Being a chef, Khanna was particular about what would be served. He wanted to be sure the cooked food would taste fresh given India’s brutal summer. So on his terrace in Manhattan he began to experiment with various rice preparations — khichdi, masala rice, bisibele bhat and more. He kept each one wrapped in woollen blankets under the hot sun to simulate the Indian summer. “The bisibele bhat lasts fresh for eight hours,” he says. Many experiments later, through varying combinations of ingredients, he came up with the perfect khichdi that would stay fresh overnight. This would be served with pooris, stuffed chilli pickle and juice or mineral water. He has also delivered soaps, sanitary pads, shoes and other essentials.

There were days when Khanna would wake up to nearly 1,000 emails asking for help.

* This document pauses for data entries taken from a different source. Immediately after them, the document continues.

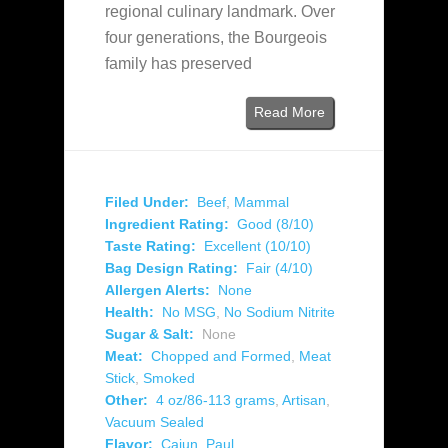
regional culinary landmark. Over
four generations, the Bourgeois
family has preserved
Read More
Filed Under:
Beef
,
Mammal
Ingredient Rating:
Good (8/10)
Taste Rating:
Excellent (10/10)
Bag Design Rating:
Fair (4/10)
Allergen Alerts:
None
Health:
No MSG
,
No Sodium Nitrite
Sugar & Salt:
None
Meat:
Chopped and Formed
,
Meat
Stick
,
Smoked
Other:
4 oz/86-113 grams
,
Artisan
,
Vacuum Sealed
Flavor:
Cajun
,
Paul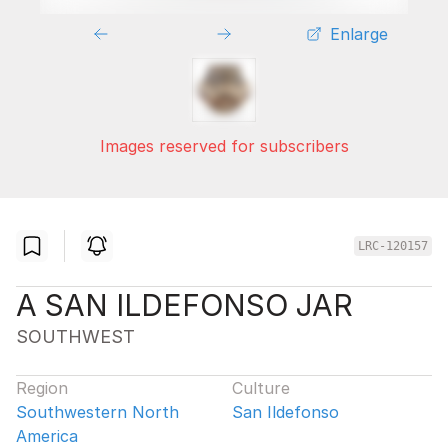
Enlarge
Images reserved for subscribers
LRC-120157
A SAN ILDEFONSO JAR
SOUTHWEST
Region
Culture
Southwestern North
San Ildefonso
America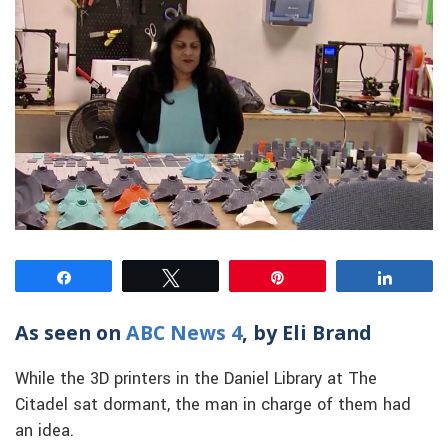
Share
Tweet
Pin
Share
As seen on
ABC News 4
, by Eli Brand
While the 3D printers in the Daniel Library at The
Citadel sat dormant, the man in charge of them had
an idea.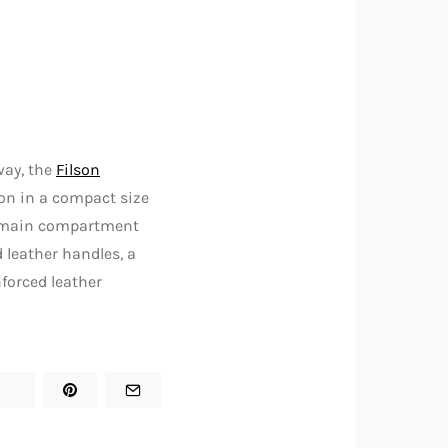
way, the
Filson
on in a compact size
omy main compartment
 leather handles, a
forced leather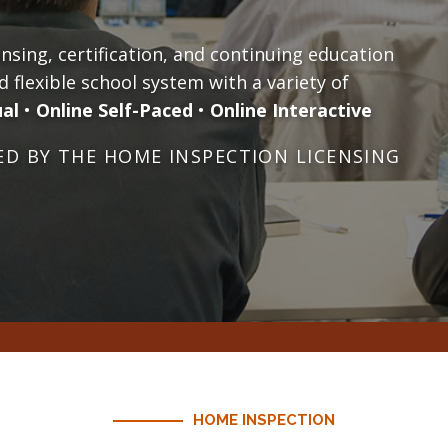
sing, certification, and continuing education
d flexible school system with a variety of
ual
•
Online Self-Paced
•
Online Interactive
D BY THE HOME INSPECTION LICENSING
HOME INSPECTION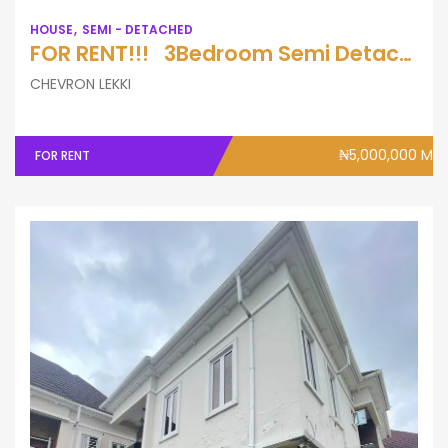
HOUSE
SEMI - DETACHED
FOR RENT!!! 3Bedroom Semi Detached Duplex with A Bq
CHEVRON LEKKI
₦5,000,000 M
FOR RENT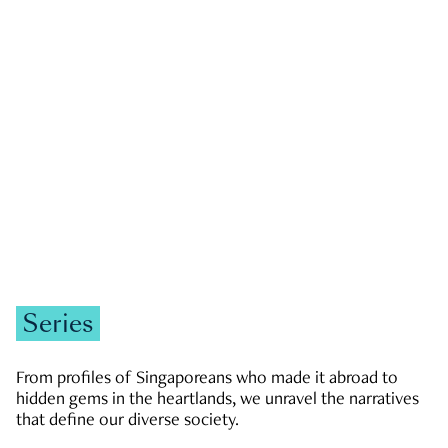
GOVERNMENT & POLITICS
JOBS & ECONOMY
NEWS
Zachary Tang
Series
From profiles of Singaporeans who made it abroad to
hidden gems in the heartlands, we unravel the narratives
that define our diverse society.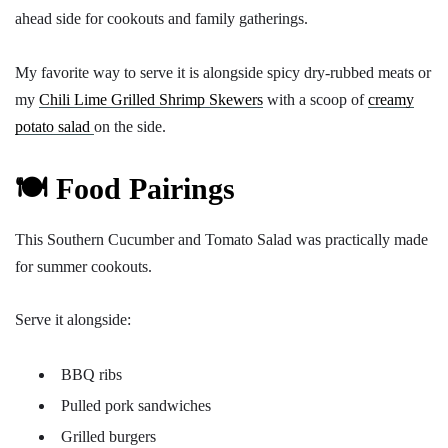
ahead side for cookouts and family gatherings.
My favorite way to serve it is alongside spicy dry-rubbed meats or
my
Chili Lime Grilled Shrimp Skewers
with a scoop of
creamy
potato salad
on the side.
🍽️ Food Pairings
This Southern Cucumber and Tomato Salad was practically made
for summer cookouts.
Serve it alongside:
BBQ ribs
Pulled pork sandwiches
Grilled burgers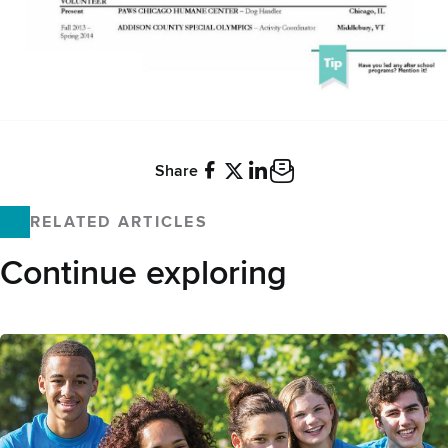
Share
Facebook
X
LinkedIn
Email
RELATED ARTICLES
Continue exploring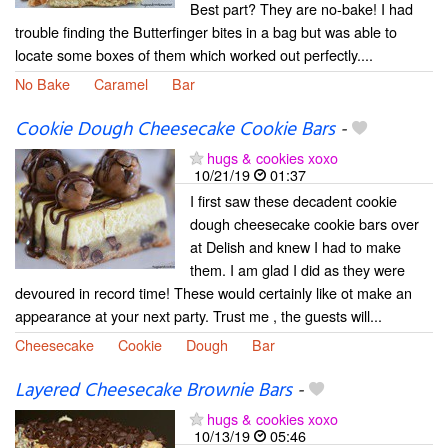
Best part? They are no-bake! I had
trouble finding the Butterfinger bites in a bag but was able to
locate some boxes of them which worked out perfectly....
No Bake
Caramel
Bar
Cookie Dough Cheesecake Cookie Bars
-
hugs & cookies xoxo
10/21/19
01:37
I first saw these decadent cookie
dough cheesecake cookie bars over
at Delish and knew I had to make
them. I am glad I did as they were
devoured in record time! These would certainly like ot make an
appearance at your next party. Trust me , the guests will...
Cheesecake
Cookie
Dough
Bar
Layered Cheesecake Brownie Bars
-
hugs & cookies xoxo
10/13/19
05:46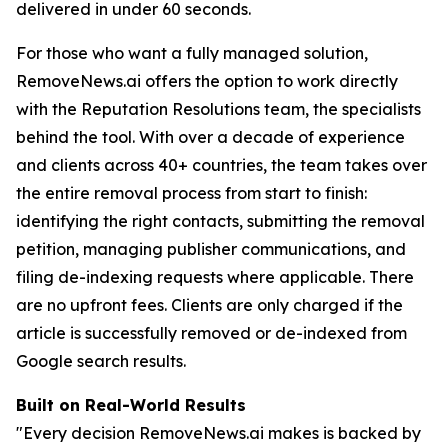
delivered in under 60 seconds.
For those who want a fully managed solution,
RemoveNews.ai offers the option to work directly
with the Reputation Resolutions team, the specialists
behind the tool. With over a decade of experience
and clients across 40+ countries, the team takes over
the entire removal process from start to finish:
identifying the right contacts, submitting the removal
petition, managing publisher communications, and
filing de-indexing requests where applicable. There
are no upfront fees. Clients are only charged if the
article is successfully removed or de-indexed from
Google search results.
Built on Real-World Results
"Every decision RemoveNews.ai makes is backed by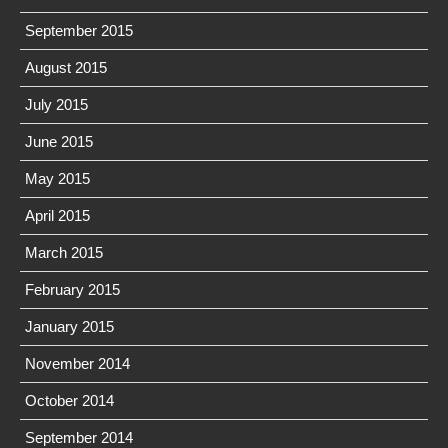
September 2015
August 2015
July 2015
June 2015
May 2015
April 2015
March 2015
February 2015
January 2015
November 2014
October 2014
September 2014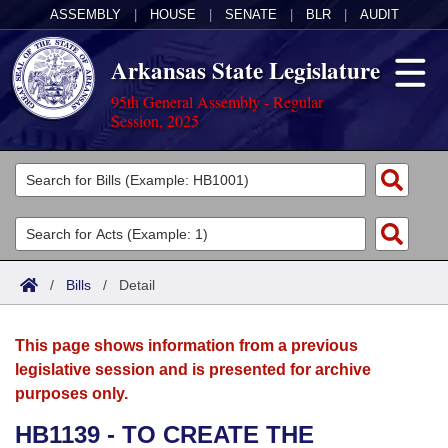
ASSEMBLY
|
HOUSE
|
SENATE
|
BLR
|
AUDIT
Arkansas State Legislature
95th General Assembly - Regular
Session, 2025
Legislators
List All
Committees
Joint
Acts
Search
/
Bills
/
Detail
Search by Range
Bills
Senate
District Finder
This page shows information from a previous
Search by Range
Calendars
Advanced Search
House
legislative session and is presented for archive
purposes only.
Meetings and Events
Arkansas Law
Advanced Search
Code Sections Amended
Task Force
HB1139 - TO CREATE THE
Arkansas Code and Constitution of 1874
Budget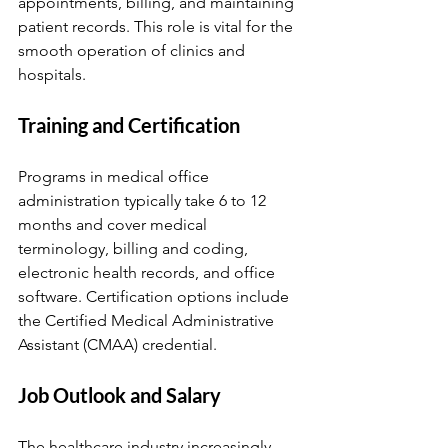
appointments, billing, and maintaining 
patient records. This role is vital for the 
smooth operation of clinics and 
hospitals.
Training and Certification
Programs in medical office 
administration typically take 6 to 12 
months and cover medical 
terminology, billing and coding, 
electronic health records, and office 
software. Certification options include 
the Certified Medical Administrative 
Assistant (CMAA) credential.
Job Outlook and Salary
The healthcare industry increasingly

At one time, he had a team of 1,000 on the highway managing food distributions for 80,000 people at a go. “The experience has taught us how to think on our feet,” he says, recalling how he has delivered food on highways, inside Shramik Special trains for returning migrant workers (delivering within 3.5 hours after being alerted that the workers had no food to eat), and in interior parts of rural Bihar, Uttar Pradesh and Mahrashtra where the returning migrants, quarantined in government schools, have no food to eat.

The most gratifying of all, for him, has been delivering food to leprosy colonies, which suffer so much social stigma that relief doesn’t reach even during a pandemic. A woman in a Hyderabad leprosy colony insisted on talking to him over a video chat. “She said in Telugu, ‘only two things reach our colony: sunlight and you’. I cried that day,” he says.

Will Khanna wrap up his drive, now that we are in the Unlock 1.0 phase? “I don’t have the guts to. I can’t stop now,” he says.